Ronan Keryell is principal software engineer at Xilinx Research Labs working on high-level programming models for FPGA and is member of the Khronos OpenCL & SYCL C++ committee. Ronan Keryell received his MSc in Electrical Engineering and PhD in Computer Science from École Normale Supérieure of Paris (France), on the design of a massively parallel RISC-based VLIW-SIMD graphics computer and its programming environment. He was assistant professor in the Computer Science department at MINES Paris Tech and later at Télécom Bretagne (France), working on automatic parallelization, compilation of PGAS languages (High-Performance Fortran), high-level synthesis and co-design, networking, and secure computing. He was co-founder of 3 start-ups, mainly in the area of High Performance Computing, and was the technical lead of the Par4All automatic parallelizer at SILKAN, targeting OpenMP, CUDA & OpenCL from sequential C & Fortran. Before joining Xilinx, he worked at AMD on programming models for GPU.

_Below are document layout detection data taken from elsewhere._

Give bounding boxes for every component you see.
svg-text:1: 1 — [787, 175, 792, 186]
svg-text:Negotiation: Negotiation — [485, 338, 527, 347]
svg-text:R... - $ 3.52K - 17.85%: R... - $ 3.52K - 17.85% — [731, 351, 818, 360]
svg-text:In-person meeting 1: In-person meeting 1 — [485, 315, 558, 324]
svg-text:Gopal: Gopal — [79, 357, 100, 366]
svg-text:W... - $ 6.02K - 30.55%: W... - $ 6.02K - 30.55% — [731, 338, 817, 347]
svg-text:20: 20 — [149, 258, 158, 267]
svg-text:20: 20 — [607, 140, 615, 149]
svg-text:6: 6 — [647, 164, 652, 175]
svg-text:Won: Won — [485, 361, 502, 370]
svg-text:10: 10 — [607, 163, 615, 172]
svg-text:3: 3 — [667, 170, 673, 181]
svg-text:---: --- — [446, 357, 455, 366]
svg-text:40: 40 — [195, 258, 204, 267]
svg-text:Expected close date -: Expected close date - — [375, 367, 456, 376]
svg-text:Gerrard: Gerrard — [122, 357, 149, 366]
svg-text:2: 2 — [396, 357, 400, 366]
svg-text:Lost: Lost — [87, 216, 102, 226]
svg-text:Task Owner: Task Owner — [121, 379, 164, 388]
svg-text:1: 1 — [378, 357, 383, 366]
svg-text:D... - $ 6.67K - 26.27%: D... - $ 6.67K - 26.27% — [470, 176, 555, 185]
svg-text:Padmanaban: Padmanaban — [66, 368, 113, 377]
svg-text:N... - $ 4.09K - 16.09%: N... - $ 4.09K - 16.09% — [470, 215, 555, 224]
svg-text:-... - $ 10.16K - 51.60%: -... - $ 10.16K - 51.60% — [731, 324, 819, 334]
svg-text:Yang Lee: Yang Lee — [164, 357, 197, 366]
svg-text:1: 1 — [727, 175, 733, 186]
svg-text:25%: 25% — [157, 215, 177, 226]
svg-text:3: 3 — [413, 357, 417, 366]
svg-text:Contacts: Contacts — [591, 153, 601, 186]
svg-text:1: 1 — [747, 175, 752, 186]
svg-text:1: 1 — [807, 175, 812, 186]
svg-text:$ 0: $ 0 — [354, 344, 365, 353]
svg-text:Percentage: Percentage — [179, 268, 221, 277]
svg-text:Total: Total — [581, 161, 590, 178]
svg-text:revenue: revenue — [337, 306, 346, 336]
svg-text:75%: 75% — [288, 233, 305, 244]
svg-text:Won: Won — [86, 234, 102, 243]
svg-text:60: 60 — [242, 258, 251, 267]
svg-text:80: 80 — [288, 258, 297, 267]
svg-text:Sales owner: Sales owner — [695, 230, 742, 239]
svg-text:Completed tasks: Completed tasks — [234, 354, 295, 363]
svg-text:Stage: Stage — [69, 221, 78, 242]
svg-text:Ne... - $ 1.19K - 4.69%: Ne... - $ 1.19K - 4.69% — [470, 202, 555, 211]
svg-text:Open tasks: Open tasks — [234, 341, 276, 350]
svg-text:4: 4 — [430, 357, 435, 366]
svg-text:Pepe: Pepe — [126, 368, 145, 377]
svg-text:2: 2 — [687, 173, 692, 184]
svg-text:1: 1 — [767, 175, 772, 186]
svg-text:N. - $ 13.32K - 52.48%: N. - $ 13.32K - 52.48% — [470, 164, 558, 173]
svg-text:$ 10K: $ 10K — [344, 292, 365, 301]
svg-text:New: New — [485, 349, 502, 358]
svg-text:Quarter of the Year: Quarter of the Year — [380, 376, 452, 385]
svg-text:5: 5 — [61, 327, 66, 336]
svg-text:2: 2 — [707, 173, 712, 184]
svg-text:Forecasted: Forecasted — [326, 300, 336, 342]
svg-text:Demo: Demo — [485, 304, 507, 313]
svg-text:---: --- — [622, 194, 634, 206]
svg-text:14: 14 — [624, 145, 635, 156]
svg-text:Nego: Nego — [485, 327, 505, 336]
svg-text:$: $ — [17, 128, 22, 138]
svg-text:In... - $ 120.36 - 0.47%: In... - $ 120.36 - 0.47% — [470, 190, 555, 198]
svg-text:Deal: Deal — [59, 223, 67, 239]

James Reinders is an engineer at Intel, with parallel computing experience spanning four decades, focused on enabling parallel programming in a heterogeneous world. James is currently focused on the DPC++ project (SYCL for LLVM), and the oneAPI initiative (delivering APIs spanning compute devices of many types from many vendors). James is an author/co-author/editor of ten technical books related to parallel programming; his latest book is about SYCL (free download: https://www.apress.com/book/9781484255735). He has had the great fortune to help make key contributions to two of the world’s fastest computers (#1 on Top500 list) as well as many other supercomputers, and software developer tools. James consistently enjoys writing, teaching, programming, and consulting in areas related to parallel computing (HPC and AI).
Peter Zuzek is a Senior Software Engineer at Codeplay where he has worked on the ComputeCpp runtime and is now the Team Lead of the SYCL-ECO team responsible for maintaining ComputeCpp and providing support for customer and open-source SYCL projects. He has also contributed to the SYCL 1.2.1 and SYCL 2020 specifications and continues to be involved in the SYCL Working Group in Khronos.